▶ **GOAL OF THE EXERCISE**:
Across the listing that follows, work out how many lines carry the string "ranas". Provide that number and nothing else.

▶ **THE INPUT**:
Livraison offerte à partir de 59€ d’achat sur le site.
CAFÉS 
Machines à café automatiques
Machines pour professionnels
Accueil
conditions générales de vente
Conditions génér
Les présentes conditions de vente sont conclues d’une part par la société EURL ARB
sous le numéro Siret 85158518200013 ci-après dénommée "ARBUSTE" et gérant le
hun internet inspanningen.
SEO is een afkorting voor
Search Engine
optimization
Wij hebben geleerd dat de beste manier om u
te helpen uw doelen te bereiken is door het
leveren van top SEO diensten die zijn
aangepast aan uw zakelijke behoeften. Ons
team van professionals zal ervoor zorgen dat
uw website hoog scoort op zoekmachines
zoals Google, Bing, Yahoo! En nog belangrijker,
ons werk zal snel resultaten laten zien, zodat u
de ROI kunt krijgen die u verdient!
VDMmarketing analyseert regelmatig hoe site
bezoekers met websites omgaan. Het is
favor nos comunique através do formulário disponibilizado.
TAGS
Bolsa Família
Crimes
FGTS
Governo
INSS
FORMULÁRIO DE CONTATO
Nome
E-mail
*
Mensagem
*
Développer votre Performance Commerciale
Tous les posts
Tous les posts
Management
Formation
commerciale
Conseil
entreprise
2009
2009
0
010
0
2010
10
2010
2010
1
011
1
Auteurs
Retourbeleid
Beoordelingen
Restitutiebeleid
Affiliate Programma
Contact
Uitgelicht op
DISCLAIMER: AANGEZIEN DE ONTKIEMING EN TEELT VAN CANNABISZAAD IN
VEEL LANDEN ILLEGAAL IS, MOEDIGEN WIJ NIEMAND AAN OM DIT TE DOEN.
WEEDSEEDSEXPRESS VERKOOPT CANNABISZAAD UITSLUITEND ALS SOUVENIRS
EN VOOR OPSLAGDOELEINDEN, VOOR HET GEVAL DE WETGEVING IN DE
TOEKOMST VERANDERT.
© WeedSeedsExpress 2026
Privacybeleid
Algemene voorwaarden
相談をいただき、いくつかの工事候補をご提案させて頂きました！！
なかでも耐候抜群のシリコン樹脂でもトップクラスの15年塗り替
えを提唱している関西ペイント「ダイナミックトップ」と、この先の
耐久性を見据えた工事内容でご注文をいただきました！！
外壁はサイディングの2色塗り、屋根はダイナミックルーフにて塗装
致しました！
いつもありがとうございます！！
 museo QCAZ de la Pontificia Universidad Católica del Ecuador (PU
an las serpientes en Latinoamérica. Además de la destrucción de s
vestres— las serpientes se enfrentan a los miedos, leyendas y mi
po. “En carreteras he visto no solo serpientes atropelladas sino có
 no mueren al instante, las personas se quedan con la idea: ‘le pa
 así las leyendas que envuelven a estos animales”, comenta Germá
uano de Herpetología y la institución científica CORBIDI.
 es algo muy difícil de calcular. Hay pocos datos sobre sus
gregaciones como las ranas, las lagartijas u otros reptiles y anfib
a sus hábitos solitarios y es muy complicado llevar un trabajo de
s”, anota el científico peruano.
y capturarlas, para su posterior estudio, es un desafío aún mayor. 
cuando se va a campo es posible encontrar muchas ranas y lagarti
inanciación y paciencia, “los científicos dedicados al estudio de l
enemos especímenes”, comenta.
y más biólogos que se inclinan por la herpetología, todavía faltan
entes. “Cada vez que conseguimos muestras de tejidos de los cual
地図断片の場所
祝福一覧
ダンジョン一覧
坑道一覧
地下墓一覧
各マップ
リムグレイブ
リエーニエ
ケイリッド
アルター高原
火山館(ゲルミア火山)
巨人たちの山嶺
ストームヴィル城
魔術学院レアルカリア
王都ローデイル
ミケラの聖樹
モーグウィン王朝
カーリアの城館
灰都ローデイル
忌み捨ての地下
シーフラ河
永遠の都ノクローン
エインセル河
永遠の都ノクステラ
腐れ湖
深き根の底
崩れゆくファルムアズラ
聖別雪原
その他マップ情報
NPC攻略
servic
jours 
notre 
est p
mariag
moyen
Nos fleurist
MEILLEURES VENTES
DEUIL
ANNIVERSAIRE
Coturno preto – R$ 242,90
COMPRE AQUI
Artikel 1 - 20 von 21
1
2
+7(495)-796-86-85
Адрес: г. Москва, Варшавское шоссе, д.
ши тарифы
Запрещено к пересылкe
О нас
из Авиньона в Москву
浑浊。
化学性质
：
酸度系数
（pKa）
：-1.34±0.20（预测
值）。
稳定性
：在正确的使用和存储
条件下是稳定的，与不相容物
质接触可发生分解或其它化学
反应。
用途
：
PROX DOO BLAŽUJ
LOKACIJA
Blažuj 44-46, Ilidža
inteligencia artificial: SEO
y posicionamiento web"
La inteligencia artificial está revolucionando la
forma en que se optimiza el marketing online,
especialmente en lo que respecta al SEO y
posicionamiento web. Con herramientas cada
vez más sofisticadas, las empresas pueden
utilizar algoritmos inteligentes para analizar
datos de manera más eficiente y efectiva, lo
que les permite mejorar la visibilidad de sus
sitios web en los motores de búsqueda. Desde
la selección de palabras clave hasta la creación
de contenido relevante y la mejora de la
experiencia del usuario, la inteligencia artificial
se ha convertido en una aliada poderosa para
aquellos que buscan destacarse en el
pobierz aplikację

▶ **ANSWER BOX**:
2